С тех пор я слово свое держу: не приближаюсь. Да и цыган-то у нас в Иерусалиме – раз, два и обчелся. Живут они небольшой группкой в Старом городе с незапамятных времен. По виду – совершенные арабы. Ну а я, с другой стороны, кто? Меня в американских аэропортах всегда досматривают с пристрастием, так как похожа я на интеллигентную арабку.
Словом, цыганская тема в моем творчестве себя, что называется, исчерпала… Впрочем…
На днях я выступала в Холоне.
После выступления подходит ко мне женщина и говорит:
– Знаете, я из Томска. У меня к вам «передачка». Моя соседка – она цыганка, зовут Настя. Сидит почти перманентно. На днях вышла после очередного срока, но, конечно, скоро снова сядет. Так вот, им на зону попала ваша книга «Цыганка» и произвела на тамошнюю публику сногсшибательное впечатление. Ну и Настя мне говорит: «Людка, ты в Израи`ль едешь. Найди там Динурубину. Она наша, у нее, понимаешь, родственница – цыганка. Так что передай: если попадет в тюрьму, пусть просится к нам на зону, на нашу 385-ю, строгого режима. А мы ее греть будем, всем поможем, она ведь наша. Так и передай: будет в законе».
Я, понятно, рассмеялась, а потом задумалась: надо же, какая душевная расположенность данной читательской аудитории к данному писателю. Большая честь, как ни крути…
И колобродит во мне эта капля крови, ртутью бежит по венам, сердце греет. Не без улыбки благодарной иногда думаю: а что, не податься ли на нашу 385-ю, строгого режима?
Дина Рубина
Рассказы
Фарфоровые затеи
Памяти Асты Давыдовны Бржезицкой
Она крошечная, смуглая, иссушенная – словно обжиг прошла. Седая косица, заплетенная сзади. Глаукома, уже оперированная, но прогрессирующая.
– Гуленька, деточка, не бойся, она не страшная, не укусит… Нет, не верит никому. Видишь, кто бы ни пришел, она под диван забивается. Деточка. Настрадалась от добрых людей…
Что это за свертки ты вытаскиваешь, какого черта? У меня все есть, я сама тебя сейчас накормлю… Ну не хочешь – сиди голодной. Ты не против, что я на «ты»? Имею право: девяносто лет – это уже не возраст, это эпоха…

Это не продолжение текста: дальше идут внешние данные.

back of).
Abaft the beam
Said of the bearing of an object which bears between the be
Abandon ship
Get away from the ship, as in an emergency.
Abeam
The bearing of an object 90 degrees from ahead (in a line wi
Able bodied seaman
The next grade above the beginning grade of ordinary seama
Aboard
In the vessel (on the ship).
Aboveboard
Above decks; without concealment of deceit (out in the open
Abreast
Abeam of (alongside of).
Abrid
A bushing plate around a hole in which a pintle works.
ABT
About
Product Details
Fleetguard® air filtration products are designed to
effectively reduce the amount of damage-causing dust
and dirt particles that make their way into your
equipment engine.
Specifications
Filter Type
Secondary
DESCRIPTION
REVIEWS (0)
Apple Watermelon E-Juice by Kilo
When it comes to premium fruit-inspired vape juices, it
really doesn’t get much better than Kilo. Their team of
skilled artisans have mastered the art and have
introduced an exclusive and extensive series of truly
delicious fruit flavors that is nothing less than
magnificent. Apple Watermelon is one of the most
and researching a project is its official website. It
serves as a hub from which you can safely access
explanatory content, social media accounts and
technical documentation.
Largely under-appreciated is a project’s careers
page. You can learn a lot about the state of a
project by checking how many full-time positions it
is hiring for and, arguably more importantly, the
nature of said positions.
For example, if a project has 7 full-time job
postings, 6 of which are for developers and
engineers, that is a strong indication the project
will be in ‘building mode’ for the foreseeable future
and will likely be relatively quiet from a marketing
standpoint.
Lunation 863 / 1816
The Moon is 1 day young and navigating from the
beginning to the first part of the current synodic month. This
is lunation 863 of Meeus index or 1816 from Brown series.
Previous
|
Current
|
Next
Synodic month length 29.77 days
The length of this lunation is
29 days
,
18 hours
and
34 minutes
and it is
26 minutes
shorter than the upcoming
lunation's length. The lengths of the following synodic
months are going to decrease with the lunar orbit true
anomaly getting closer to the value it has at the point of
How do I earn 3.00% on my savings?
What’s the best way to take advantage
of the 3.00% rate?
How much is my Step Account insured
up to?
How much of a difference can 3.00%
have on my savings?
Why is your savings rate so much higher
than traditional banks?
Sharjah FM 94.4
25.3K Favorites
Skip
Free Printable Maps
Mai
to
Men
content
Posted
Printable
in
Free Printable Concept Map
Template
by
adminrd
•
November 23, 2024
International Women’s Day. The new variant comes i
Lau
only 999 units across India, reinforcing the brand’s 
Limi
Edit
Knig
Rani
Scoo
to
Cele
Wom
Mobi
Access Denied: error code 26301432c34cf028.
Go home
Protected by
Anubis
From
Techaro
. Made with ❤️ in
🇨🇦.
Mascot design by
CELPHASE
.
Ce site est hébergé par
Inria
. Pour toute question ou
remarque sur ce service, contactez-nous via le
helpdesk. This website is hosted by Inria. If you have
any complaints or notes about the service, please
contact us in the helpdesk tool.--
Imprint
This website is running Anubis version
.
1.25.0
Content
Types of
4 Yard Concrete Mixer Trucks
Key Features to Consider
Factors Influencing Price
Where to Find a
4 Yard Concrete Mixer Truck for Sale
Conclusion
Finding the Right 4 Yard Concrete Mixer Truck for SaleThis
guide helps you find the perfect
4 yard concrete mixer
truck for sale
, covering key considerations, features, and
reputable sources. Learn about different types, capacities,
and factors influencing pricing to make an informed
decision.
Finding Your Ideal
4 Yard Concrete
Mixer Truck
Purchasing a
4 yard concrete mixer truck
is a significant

…Пойдем сядем на диван… он называется «Шурик». У меня сосед был Шурик, таксист, я упросила его поехать со мной купить новый диван. Вроде как он мой муж. Шурик говорит: «Да у меня на морде написано, что я таксист!» Но все ж поехал.
Заходим, видим – стоит этот благородный диван, бархатный. Одинокий. Продавщица говорит: «Он вам не подходит. Во-первых, дорогой, вовторых, не раскладывается, втретьих, он последний».
А Шурик ей: «Кто вам сказал, что нам нужно его раскладывать? У меня этих коек дома навалом. Заверните! Берем!»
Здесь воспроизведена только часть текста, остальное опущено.